_TO DO_. Your answer must be an exact copy of the listing below.

_SUPPLIED MATERIAL_.
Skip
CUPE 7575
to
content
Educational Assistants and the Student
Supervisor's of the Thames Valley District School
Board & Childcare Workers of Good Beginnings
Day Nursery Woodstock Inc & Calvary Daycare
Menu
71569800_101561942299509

_SOLUTION FOR THIS PROBLEM_.
Skip
CUPE 7575
to
content
Educational Assistants and the Student
Supervisor's of the Thames Valley District School
Board & Childcare Workers of Good Beginnings
Day Nursery Woodstock Inc & Calvary Daycare
Menu
71569800_101561942299509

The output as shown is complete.